**Task prompt**: The word "Suporte" may appear in some lines of the data; copy every such line.

**Dataset entries**:
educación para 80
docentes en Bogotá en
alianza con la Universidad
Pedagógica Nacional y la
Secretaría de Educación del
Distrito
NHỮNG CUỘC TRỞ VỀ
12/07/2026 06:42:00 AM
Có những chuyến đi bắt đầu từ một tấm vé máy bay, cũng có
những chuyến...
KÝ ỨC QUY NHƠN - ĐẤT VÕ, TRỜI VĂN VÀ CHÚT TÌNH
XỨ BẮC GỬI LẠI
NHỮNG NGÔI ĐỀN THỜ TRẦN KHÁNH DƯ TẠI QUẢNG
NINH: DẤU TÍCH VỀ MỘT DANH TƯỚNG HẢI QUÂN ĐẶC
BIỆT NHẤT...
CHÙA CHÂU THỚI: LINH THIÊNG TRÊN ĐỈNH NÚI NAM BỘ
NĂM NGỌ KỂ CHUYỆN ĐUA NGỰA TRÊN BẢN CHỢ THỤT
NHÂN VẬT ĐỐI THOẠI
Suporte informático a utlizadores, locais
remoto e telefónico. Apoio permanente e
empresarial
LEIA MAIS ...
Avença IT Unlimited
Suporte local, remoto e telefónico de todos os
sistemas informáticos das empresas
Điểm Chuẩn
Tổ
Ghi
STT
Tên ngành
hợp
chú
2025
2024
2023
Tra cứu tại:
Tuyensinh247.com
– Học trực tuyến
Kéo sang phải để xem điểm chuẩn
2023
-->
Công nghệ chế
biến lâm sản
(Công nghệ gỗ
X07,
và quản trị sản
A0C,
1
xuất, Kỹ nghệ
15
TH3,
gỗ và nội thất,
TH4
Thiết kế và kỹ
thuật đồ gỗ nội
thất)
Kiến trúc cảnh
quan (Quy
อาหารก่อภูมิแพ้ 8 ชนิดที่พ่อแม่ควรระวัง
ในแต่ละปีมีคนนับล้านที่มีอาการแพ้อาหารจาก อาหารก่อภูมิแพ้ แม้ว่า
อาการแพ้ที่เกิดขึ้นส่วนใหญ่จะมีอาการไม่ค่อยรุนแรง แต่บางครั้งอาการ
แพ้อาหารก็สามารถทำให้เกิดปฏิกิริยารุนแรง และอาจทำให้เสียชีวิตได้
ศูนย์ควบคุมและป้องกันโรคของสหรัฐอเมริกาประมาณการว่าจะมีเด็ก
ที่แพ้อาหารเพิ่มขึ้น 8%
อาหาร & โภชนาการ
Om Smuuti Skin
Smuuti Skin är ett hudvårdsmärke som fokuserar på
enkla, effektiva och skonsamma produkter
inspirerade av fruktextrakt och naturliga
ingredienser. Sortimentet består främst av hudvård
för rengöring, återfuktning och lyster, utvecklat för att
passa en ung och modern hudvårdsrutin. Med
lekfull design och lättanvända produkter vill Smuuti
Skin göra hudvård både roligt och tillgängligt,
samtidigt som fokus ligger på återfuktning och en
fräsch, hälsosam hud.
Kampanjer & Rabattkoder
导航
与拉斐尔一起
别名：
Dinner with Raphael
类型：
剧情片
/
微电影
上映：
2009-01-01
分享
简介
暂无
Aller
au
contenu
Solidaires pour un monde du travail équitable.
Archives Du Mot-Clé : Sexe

**Response to the exercise**:
Suporte informático a utlizadores, locais
Suporte local, remoto e telefónico de todos os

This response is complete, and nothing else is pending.